Sohl-Dickstein used the principles of diffusion to develop an algorithm for genetic modeling. The idea is simple: The algorithm first converts complex images in the training dataset into simple noise—like going from an ink blob to diffuse light blue water—and then teaches the system how to reverse the process, by turn noise into images.
Here’s how it works: First, the algorithm takes an image from the training set. As before, let’s say that each of the million pixels has some value, and we can plot the image as a dot in a million-dimensional space. The algorithm adds some noise to each pixel at each time step, equivalent to the spread of ink after one small time step. As this process continues, the pixel values become less closely related to their values in the original image, and the pixels look more like a simple noise distribution. (The algorithm also nudges each pixel value towards the origin, the zero value on all those axes, at each time step. This nudge prevents pixel values from being too large for computers work easily.)
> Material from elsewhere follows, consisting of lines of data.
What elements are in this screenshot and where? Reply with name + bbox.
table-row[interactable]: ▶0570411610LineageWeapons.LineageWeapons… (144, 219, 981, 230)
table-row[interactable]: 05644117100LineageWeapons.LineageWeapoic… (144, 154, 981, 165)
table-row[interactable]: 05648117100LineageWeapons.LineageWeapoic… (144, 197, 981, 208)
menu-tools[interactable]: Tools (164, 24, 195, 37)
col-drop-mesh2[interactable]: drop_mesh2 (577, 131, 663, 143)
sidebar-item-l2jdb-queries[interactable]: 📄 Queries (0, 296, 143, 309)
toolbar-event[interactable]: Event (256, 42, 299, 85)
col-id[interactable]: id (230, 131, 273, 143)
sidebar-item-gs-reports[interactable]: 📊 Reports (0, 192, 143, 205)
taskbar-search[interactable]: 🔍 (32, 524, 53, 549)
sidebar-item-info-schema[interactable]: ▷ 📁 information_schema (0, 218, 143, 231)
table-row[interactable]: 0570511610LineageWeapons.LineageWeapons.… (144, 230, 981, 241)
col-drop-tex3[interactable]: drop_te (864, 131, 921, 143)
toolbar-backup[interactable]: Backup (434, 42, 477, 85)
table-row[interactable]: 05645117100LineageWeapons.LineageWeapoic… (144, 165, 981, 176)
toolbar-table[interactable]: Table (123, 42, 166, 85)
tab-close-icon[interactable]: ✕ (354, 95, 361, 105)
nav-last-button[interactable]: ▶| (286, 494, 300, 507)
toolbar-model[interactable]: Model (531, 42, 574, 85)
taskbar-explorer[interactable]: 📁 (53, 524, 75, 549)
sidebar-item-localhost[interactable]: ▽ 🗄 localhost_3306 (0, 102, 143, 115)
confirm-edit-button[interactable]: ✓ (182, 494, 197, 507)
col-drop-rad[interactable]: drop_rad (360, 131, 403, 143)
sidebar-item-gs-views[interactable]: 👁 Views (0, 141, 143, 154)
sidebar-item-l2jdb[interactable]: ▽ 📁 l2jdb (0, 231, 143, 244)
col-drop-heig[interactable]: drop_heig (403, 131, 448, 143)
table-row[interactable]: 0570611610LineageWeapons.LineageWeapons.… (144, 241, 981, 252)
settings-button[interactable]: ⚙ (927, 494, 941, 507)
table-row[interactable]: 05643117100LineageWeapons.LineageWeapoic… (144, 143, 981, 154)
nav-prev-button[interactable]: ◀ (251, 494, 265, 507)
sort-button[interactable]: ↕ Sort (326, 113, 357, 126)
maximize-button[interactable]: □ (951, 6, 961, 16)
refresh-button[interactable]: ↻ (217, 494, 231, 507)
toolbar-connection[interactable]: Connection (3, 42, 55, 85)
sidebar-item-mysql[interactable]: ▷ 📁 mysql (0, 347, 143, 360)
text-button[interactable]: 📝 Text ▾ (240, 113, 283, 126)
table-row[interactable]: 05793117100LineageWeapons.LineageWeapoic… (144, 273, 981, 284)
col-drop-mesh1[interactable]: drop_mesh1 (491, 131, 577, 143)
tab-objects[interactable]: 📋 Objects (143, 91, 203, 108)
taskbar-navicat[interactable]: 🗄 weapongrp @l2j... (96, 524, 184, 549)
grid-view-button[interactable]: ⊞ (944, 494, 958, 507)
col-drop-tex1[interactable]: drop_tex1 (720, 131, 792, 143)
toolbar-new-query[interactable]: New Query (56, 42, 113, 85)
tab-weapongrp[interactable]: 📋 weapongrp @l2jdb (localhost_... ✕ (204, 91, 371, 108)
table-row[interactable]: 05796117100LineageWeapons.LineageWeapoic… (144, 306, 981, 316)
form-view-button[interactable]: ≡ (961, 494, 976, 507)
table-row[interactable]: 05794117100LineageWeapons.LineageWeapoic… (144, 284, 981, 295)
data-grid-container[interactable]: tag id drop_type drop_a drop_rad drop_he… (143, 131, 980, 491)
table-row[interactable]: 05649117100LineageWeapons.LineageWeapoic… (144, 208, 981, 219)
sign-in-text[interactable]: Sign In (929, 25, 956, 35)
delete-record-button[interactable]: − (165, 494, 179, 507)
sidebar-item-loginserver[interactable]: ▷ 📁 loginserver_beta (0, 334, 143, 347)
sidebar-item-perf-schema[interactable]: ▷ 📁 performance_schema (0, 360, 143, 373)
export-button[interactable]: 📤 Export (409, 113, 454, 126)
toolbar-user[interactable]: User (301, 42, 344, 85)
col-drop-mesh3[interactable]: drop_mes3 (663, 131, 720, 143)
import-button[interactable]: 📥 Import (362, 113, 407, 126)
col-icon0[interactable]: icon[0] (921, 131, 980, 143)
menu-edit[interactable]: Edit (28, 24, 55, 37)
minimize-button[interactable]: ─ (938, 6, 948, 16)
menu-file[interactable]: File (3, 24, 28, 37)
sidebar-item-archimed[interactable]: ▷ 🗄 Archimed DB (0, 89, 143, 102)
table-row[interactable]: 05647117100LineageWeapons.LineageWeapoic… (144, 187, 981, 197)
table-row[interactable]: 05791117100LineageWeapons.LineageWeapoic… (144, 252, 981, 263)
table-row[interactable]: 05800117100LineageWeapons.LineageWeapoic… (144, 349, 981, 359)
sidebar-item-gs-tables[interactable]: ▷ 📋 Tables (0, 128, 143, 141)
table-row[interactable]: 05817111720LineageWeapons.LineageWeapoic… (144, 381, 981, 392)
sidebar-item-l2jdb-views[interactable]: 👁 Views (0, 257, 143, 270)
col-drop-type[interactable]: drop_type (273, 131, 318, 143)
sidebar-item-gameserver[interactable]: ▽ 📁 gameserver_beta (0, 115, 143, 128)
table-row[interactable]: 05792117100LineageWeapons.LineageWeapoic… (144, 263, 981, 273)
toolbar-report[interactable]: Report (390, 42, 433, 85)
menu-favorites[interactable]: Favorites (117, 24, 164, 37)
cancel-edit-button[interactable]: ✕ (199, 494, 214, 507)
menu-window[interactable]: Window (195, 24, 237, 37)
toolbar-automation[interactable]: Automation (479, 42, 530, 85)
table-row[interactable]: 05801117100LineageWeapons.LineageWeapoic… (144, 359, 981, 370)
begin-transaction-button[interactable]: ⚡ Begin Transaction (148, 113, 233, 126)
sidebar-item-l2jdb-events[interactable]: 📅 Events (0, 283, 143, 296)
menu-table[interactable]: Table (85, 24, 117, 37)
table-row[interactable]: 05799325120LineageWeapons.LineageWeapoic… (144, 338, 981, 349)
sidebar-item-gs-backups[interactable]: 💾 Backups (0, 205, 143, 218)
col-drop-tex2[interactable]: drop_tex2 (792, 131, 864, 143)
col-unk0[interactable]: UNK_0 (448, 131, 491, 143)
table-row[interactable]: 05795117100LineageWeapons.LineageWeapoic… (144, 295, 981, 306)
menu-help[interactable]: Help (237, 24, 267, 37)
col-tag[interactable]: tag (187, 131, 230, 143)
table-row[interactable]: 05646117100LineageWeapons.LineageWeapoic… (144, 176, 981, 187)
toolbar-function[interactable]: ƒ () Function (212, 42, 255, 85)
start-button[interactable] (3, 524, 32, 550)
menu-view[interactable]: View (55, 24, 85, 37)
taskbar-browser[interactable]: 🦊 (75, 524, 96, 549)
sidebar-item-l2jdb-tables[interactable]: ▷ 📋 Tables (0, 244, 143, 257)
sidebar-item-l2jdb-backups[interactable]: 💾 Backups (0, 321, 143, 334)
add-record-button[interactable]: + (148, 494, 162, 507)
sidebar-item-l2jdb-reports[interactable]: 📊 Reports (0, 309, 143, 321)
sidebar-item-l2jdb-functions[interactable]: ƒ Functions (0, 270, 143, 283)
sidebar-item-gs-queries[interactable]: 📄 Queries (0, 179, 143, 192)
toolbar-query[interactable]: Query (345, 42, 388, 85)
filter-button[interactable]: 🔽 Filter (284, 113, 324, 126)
Do this for all the images in the dataset, and the initial complex distribution of points in million-space (which cannot be easily described and sampled) turns into a simple normal distribution of points around the origin.
“The sequence of transformations turns your very slow data distribution into a big ball of noise,” Sohl-Dickstein said. This “forward process” leaves you with a distribution that you can easily sample from.
Then there’s the machine learning part: Feed your neural network the noisy images obtained from a step forward and train it to predict the less noisy images that came one step earlier. It will make mistakes at first, so you tweak the network parameters to make it perform better. Eventually, the neural network can reliably turn a noisy image, representative of a sample from the simple distribution, all the way into an image representing a sample from the complex distribution.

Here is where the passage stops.